ライブラリをテストするには、ヘッド デプロイを使用します。スクリプトに対する編集者レベルのアクセス権を持つユーザーは、ヘッド デプロイを使用できます。

ライブラリのバージョンを少なくとも 1 つ保存する必要があります。

ライブラリをデバッグする

ライブラリを含むスクリプトをデバッグする場合、ライブラリ コードにステップインしたり、ブレークポイントを設定したりすることはできません。デバッグモードでライブラリ関数にステップインしようとすると、デバッガはその関数をスキップして、呼び出しスクリプトの次の行にステップします。

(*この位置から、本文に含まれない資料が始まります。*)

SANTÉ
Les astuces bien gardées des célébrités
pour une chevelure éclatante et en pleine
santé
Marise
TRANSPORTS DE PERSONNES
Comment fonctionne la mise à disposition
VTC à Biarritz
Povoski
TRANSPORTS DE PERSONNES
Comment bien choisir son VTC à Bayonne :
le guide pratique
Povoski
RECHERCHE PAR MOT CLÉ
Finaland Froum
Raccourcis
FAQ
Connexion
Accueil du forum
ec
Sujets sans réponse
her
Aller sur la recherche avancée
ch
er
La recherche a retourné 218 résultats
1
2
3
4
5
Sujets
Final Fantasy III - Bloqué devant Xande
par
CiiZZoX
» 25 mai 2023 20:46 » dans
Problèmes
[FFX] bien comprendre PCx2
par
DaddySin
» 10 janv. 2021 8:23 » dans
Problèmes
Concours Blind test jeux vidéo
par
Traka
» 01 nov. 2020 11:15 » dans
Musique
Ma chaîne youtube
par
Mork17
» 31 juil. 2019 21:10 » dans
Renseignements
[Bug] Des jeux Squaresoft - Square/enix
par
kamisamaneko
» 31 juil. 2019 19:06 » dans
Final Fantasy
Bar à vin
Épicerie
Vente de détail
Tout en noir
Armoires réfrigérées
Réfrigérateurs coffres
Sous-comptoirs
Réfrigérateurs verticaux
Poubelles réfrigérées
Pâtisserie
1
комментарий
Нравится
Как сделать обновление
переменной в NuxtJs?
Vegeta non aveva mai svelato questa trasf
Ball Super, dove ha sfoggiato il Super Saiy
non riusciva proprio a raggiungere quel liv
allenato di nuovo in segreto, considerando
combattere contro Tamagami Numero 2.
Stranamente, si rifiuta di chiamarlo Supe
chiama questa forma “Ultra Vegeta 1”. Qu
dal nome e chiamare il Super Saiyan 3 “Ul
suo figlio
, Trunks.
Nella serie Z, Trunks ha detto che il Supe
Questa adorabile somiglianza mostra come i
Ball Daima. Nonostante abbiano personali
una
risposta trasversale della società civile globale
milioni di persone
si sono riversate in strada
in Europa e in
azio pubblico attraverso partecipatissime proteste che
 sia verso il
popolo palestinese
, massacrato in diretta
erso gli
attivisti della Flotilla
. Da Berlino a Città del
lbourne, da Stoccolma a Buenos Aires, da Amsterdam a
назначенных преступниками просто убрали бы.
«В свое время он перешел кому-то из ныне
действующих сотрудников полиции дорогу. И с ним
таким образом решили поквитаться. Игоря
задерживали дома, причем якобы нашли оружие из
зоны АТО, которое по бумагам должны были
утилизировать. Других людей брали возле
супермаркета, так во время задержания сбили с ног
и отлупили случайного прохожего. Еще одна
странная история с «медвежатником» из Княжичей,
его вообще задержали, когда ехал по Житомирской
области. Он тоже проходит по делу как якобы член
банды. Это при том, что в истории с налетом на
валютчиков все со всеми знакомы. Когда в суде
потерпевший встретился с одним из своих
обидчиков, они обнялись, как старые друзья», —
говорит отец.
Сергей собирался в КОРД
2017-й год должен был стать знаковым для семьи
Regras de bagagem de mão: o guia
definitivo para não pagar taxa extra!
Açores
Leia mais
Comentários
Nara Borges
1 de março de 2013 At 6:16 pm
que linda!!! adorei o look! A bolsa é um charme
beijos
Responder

ライブラリ バージョンに HEAD(開発モード)を使用しても、ライブラリへのステップインや、ライブラリ内のブレークポイントへのヒットは有効になりません。

ライブラリ コードをデバッグするには、次のいずれかの方法を使用します。

  • ライブラリ プロジェクトからデバッグする: Apps Script エディタでライブラリ スクリプト プロジェクトを開きます。特定の引数を使用してライブラリ関数をテストするには、ライブラリ関数を呼び出す一時的な「テスト」関数をライブラリ プロジェクト内に作成し、そのテスト関数をデバッグモードで実行します。
  • ロギング: ライブラリ関数内で console.log() を使用して、実行ログに情報を出力します。ライブラリが別のスクリプトから呼び出されると、これらのログは呼び出し元スクリプトの実行ログに表示されます。